1/22/2025, 12:00:00 AM ~ 1/23/2025, 12:00:00 AM (UTC)

Recent Announcements

Amazon CloudWatch Observability add-on launches one step onboarding for EKS workloads

You can now enable Amazon CloudWatch Observability add-on on your EKS cluster with 1-click when provisioning. With 1-click enablement, CloudWatch Observability add-on turns on CloudWatch Container Insights and Application Signals together, enabling you to the understand the health and performance of your applications out of the box. CloudWatch Observability add-on integrates with EKS Pod Identity such that you can simply create a recommended IAM role for the add-on and re-use it across your clusters when creating them, saving you time and effort.\n Previously, you need to create your clusters first, wait for their status to become active and install the CloudWatch Add-on next while managing the required IAM permissions separately. With this launch, you can now install the Amazon CloudWatch Observability add-on when creating your clusters and launch them observability enabled, making observability telemetry available in CloudWatch out of the box. You can then use curated dashboards from CloudWatch Application Signals and CloudWatch Container Insights to take proactive actions in reducing application disruptions by isolating anomalies and troubleshooting faster. CloudWatch Observability add-on is now available on Amazon EKS in all commercial AWS Regions, including the AWS GovCloud (US) Regions. You can install, configure, and update the add-on with just a few clicks in the Amazon EKS console, APIs, AWS Command Line Interface (AWS CLI), and AWS CloudFormation. To get started, follow the user guide.

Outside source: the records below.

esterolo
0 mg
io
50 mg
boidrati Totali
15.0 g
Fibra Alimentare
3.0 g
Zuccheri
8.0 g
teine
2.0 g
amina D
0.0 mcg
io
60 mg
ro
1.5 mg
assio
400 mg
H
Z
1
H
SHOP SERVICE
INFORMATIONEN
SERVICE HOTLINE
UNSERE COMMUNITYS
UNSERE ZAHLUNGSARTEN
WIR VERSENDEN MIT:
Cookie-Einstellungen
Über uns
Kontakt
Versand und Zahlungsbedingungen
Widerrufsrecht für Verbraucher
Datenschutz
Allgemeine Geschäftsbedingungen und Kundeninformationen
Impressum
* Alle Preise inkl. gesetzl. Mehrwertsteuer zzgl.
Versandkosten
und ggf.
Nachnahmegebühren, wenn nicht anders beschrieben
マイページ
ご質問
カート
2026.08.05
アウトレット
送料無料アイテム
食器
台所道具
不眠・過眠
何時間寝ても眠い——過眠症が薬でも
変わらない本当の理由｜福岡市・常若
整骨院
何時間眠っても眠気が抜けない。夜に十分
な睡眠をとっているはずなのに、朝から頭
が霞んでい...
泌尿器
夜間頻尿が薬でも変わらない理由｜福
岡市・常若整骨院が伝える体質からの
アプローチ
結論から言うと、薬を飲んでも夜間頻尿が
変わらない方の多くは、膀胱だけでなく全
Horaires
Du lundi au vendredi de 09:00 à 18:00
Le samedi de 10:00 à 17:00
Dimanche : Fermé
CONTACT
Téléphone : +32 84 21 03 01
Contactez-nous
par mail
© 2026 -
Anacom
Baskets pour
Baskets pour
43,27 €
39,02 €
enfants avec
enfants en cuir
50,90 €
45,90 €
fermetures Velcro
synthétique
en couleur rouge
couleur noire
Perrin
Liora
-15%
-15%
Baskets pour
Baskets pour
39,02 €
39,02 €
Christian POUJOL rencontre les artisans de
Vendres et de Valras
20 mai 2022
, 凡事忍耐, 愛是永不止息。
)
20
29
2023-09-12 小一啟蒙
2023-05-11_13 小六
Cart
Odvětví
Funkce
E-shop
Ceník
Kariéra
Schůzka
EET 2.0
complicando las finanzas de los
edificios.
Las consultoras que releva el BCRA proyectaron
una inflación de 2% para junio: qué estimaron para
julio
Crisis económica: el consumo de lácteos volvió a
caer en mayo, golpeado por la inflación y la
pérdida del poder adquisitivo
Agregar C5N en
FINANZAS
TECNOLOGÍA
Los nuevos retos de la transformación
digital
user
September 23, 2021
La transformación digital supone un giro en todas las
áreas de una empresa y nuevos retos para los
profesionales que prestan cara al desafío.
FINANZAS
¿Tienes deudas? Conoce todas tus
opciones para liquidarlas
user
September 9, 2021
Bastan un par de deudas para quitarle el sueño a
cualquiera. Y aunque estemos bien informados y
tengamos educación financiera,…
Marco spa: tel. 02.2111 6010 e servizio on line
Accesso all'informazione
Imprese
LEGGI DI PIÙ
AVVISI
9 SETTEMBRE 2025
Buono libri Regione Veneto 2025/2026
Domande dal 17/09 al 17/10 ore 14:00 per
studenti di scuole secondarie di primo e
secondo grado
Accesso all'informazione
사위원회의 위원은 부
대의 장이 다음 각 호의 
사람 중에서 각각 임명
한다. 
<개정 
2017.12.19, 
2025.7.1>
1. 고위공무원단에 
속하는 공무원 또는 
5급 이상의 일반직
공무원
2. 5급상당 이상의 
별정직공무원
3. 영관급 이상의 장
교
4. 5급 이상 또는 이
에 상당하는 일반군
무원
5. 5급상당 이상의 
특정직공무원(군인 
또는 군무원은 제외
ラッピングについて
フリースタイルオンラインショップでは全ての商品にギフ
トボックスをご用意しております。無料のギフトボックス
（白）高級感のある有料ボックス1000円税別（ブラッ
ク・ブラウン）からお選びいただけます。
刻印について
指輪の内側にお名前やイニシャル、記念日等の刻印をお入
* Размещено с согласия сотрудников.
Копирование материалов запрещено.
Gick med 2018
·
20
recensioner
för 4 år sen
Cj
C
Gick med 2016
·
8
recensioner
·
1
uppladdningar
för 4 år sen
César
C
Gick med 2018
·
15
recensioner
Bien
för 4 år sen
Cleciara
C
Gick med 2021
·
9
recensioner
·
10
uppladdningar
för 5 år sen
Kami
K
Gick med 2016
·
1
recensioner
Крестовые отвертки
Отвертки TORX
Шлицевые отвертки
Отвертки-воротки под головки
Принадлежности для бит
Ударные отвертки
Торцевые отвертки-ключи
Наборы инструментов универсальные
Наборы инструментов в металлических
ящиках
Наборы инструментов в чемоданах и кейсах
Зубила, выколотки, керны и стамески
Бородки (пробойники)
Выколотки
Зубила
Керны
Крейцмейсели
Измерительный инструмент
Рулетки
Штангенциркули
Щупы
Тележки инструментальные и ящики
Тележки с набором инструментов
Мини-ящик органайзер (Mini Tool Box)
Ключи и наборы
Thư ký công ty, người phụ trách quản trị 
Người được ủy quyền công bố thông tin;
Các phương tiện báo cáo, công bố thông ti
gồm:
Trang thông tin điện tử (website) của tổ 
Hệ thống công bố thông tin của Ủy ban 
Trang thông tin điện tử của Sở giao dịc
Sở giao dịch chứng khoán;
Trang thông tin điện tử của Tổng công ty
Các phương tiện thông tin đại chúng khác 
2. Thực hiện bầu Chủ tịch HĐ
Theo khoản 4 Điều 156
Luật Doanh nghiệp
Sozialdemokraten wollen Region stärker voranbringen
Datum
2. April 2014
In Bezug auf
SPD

AWS Marketplace introduces 8 decimal place precision for usage pricing

AWS Marketplace sellers can now price usage rates with up to 8 decimal places. This enhancement improves the precision of pay-as-you-go pricing where per-unit costs can be fractions of a cent ($0.00000001), enabling more accurate billing calculations for customers.\n Previously, AWS Marketplace sellers were limited to using only 3 decimal places for usage pricing, restricting flexibility in pricing pay-as-you-go products. This increased precision gives sellers more control over pricing strategies. Sellers can now set more granular per-unit costs (for example, per megabyte or gigabyte), allowing for more accurate billing. This also benefits sellers operating in different currencies, allowing them to set more accurate equivalent US dollar (USD) prices in AWS Marketplace. Additionally, sellers can maintain specific profit margins with greater precision. For example, resellers can set a retail price of $0.0033 to maintain an exact 10% margin on a $0.003 wholesale price. These improvements offer sellers greater control and precision in pricing, leading to more granular rates for customers and improved profitability for sellers, especially in markets where small price differences matter. This feature is available for software as a service (SaaS), server, and AWS Data Exchange products in all AWS Regions where AWS Marketplace is available. To learn more, access AWS Marketplace Product Pricing documentation and AWS Marketplace API documentation. Start using this feature through the AWS Marketplace Management Portal or the AWS Marketplace Catalog API.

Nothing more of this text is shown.